Cette femme travaillait dans le milieu de la mode, le quartier était huppé, Cassie tenait à faire bonne impression. Elle se rendit aux toilettes, lissa ses cheveux et vérifia que son haut était exempt de miettes après avoir mangé un dessert feuilleté au mascarpone.
Elle se dirigea vers la maison et s'arrêta devant le portail en fer forgé, à deux heures moins deux exactement.
Elle tremblait de peur, elle aurait aimé avoir plus confiance en elle et décider si ce poste lui convenait ou pas. Elle devrait se faire rapidement une idée, prendre de multiples facteurs en compte, et si elle passait à côté de l'essentiel ?
Il fallait avoir la foi pour oser reprendre un boulot de fille au pair après ses mauvaises expériences. Elle n'aurait jamais postulé si elle n'était pas déterminée à rester dans le coin et découvrir ce qu'il était advenu de Jacqui.
Elle se força à respirer profondément et garder son calme, Cassie se pencha par la fenêtre et appuya sur la sonnette.
Le portail s'ouvrit au bout d'un moment, elle s'engagea sur l'allée pavée serpentant parmi le jardin.
Elle se gara sous un olivier, à côté d'un triple garage, heureuse de constater qu'il n'y aucune autre voiture à proximité. Elle espérait être la première candidate sur les lieux.
Cassie arpenta le chemin jusqu'à l'énorme porte d'entrée en bois. Elle sonna à la porte et entendit le carillon retentir dans la maison.
Elle s'attendait à ce qu'une gouvernante ou une assistante lui ouvre, entendit des talons hauts claquer, la porte s'ouvrit en grand quelques instants plus tard sur une femme d'une quarantaine d'années, à l'air autoritaire.
Elle mesurait quinze centimètres de plus que Cassie, grâce à une paire de magnifiques bottes en cuir bleu paon à talons. Ses cheveux bruns cascadaient joliment sur ses épaules. Elle portait un gros collier et des bracelets en or.
" Buongiorno ," dit-elle d'un ton autoritaire. "C'est pour le poste de fille au pair ?"
"Bonjour. Oui, je m'appelle Cassie Vale. Je suis en avance. La personne m'avait dit quatorze heures trente mais je craignais d'être en retard."
Cassie s'empressa de se taire, la nervosité la faisait bafouiller.
La femme semblait satisfaite qu'elle soit en avance. Ses lèvres parfaitement maquillées esquissèrent un sourire.
"La ponctualité est la moindre des politesses. J'insiste sur ce point, pour moi et mes employés. Je vous remercie de votre courtoisie. Ottavia Rossi. Entrez, je vous prie."

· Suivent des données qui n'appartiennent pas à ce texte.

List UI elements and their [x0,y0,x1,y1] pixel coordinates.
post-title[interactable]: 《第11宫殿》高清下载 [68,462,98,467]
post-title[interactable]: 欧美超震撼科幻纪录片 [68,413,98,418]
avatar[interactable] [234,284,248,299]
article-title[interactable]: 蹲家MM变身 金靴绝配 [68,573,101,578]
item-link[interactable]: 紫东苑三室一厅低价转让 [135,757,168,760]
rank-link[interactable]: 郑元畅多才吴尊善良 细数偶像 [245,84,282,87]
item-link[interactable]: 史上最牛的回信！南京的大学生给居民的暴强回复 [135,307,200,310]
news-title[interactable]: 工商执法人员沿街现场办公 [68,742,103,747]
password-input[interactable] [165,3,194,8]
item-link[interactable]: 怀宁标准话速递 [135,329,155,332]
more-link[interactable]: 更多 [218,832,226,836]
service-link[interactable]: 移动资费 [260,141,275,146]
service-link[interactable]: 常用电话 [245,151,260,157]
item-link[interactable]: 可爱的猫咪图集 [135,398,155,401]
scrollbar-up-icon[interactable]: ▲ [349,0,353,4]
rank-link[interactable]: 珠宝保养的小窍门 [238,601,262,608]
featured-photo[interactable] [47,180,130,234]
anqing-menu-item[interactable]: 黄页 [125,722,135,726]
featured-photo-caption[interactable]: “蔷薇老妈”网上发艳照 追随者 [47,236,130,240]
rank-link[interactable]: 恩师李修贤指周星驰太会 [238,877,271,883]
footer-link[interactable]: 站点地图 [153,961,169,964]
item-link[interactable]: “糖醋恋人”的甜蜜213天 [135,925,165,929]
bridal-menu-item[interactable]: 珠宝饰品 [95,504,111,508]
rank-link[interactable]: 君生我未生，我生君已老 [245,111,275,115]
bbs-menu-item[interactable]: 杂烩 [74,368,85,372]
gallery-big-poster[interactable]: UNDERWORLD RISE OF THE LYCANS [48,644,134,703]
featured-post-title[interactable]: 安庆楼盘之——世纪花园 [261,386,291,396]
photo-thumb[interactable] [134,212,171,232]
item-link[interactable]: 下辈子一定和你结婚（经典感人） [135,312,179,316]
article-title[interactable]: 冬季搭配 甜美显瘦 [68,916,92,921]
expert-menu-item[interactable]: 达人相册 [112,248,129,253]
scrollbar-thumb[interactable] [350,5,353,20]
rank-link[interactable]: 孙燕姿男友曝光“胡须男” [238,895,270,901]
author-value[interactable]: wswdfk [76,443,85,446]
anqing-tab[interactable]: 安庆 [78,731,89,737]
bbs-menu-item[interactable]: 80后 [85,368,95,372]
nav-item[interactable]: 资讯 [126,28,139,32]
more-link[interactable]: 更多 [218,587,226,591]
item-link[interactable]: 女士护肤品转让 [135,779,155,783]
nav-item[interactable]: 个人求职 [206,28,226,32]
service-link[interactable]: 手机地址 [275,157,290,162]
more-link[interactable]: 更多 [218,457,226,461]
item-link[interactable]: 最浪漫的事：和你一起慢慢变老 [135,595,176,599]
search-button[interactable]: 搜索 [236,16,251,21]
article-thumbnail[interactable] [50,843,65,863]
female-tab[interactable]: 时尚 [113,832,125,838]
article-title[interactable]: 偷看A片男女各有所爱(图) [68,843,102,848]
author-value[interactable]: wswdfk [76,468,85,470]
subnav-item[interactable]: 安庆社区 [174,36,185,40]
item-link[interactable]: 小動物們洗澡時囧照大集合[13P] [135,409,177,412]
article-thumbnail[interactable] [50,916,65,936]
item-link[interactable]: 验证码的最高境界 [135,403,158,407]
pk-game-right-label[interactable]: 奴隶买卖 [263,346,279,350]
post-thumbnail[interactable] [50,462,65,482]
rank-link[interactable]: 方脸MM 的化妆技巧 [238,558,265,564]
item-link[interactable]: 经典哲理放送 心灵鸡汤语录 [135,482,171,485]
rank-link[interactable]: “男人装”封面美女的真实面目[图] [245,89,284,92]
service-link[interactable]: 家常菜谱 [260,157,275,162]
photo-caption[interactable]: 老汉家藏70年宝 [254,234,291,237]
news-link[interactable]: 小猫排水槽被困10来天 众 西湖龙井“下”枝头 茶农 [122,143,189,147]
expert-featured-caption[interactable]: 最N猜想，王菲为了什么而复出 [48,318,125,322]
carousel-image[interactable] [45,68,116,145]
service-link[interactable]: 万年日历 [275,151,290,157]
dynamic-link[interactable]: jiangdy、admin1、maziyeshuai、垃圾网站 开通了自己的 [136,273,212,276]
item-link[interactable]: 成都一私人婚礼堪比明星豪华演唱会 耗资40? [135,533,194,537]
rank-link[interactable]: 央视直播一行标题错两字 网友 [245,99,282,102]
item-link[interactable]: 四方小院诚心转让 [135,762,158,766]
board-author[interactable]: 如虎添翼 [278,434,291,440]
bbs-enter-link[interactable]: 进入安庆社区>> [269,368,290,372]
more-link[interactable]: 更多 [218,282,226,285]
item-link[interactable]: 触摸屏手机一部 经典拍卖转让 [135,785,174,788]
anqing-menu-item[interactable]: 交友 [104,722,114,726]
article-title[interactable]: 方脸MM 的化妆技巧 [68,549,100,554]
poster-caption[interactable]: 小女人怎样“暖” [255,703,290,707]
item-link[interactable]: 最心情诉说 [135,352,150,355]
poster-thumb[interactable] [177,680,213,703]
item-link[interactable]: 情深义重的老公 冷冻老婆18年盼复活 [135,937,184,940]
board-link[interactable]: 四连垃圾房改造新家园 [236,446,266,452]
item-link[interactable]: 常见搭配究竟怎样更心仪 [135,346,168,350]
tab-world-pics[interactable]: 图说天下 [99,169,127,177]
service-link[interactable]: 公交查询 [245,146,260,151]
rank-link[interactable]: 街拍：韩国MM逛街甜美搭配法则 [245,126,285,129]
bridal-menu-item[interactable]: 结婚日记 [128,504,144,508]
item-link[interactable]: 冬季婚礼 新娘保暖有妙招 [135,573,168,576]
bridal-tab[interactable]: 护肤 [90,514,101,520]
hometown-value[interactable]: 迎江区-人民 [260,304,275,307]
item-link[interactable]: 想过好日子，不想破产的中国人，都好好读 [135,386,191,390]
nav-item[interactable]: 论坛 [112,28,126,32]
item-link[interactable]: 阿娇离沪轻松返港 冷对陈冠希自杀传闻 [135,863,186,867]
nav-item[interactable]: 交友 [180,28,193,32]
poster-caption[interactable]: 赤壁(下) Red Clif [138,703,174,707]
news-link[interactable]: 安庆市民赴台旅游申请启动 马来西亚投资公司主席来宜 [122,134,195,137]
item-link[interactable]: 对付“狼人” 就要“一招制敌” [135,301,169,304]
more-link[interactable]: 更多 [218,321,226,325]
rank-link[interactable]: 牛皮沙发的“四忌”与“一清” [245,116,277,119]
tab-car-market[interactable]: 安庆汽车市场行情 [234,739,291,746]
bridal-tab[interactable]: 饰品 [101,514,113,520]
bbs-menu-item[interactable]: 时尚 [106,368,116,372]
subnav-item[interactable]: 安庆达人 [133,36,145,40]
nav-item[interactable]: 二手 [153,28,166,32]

Elle lui emboîta le pas, touchée à l'idée d'avoir fait bonne impression, cette femme l'intimidait.
Cassie remarqua de nombreux objets d'art très colorés dans l'immense entrée. Les tableaux aux couleurs vives, les vases et superbes tapis chatoyants, la maison ressemblait à une galerie d'art moderne, mais accueillante.
Un grand escalier de marbre blanc menait à l'étage.
Un stiletto rouge vif d'un mètre de haut, au design audacieux, trônait à droite de l'escalier.
Mme Rossi sourit devant le regard de Cassie.
“Notre modèle "Nina", grâce auquel Rossi Shoes a acquis une renommée internationale dans les années 70. Le design était très avant-gardiste pour l'époque, la couleur avait fait scandale—mais pas suffisamment pour dissuader les acheteurs."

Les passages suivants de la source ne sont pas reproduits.